*** Opening of Extracted material ***

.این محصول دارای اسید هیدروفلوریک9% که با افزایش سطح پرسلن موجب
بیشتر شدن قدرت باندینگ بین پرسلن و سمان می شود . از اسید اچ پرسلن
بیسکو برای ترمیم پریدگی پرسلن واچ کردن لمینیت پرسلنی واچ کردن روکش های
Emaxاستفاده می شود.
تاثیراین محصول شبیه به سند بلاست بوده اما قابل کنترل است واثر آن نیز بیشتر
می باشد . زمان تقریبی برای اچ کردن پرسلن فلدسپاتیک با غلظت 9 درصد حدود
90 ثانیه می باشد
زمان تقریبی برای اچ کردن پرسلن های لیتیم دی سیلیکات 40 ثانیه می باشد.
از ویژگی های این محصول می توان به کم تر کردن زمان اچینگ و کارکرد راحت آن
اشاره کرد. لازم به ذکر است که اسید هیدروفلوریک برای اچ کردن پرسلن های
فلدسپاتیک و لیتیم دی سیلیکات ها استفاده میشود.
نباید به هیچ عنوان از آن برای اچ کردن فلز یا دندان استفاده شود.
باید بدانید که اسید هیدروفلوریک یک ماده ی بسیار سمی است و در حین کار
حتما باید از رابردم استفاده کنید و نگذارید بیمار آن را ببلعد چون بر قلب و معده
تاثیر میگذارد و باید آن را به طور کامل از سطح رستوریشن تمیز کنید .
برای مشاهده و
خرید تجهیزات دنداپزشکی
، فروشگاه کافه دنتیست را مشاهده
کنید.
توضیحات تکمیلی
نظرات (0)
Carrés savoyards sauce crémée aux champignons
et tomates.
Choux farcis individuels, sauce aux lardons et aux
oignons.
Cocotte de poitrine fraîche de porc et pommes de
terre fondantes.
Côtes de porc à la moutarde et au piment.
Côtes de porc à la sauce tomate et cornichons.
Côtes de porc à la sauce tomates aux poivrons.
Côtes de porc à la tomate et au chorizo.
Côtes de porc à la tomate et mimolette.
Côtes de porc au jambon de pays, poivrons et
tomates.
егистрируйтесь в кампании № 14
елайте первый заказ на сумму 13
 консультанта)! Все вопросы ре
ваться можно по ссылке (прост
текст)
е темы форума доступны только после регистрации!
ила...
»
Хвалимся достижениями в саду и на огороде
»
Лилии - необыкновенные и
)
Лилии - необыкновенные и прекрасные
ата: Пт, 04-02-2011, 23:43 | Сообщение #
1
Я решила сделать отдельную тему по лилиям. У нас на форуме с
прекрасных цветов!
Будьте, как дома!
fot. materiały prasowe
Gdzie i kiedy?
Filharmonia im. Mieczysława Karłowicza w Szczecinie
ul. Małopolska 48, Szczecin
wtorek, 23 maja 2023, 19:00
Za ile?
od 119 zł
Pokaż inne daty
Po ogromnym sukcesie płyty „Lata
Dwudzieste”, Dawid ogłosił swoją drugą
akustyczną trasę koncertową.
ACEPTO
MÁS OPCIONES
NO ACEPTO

*** Close of Extracted material ***

▸ Exercise description
Nothing but the lines from the first line of the listing above through the line holding "نباید به هیچ" should be reproduced, and each must match exactly.

▸ Result of the exercise
.این محصول دارای اسید هیدروفلوریک9% که با افزایش سطح پرسلن موجب
بیشتر شدن قدرت باندینگ بین پرسلن و سمان می شود . از اسید اچ پرسلن
بیسکو برای ترمیم پریدگی پرسلن واچ کردن لمینیت پرسلنی واچ کردن روکش های
Emaxاستفاده می شود.
تاثیراین محصول شبیه به سند بلاست بوده اما قابل کنترل است واثر آن نیز بیشتر
می باشد . زمان تقریبی برای اچ کردن پرسلن فلدسپاتیک با غلظت 9 درصد حدود
90 ثانیه می باشد
زمان تقریبی برای اچ کردن پرسلن های لیتیم دی سیلیکات 40 ثانیه می باشد.
از ویژگی های این محصول می توان به کم تر کردن زمان اچینگ و کارکرد راحت آن
اشاره کرد. لازم به ذکر است که اسید هیدروفلوریک برای اچ کردن پرسلن های
فلدسپاتیک و لیتیم دی سیلیکات ها استفاده میشود.
نباید به هیچ عنوان از آن برای اچ کردن فلز یا دندان استفاده شود.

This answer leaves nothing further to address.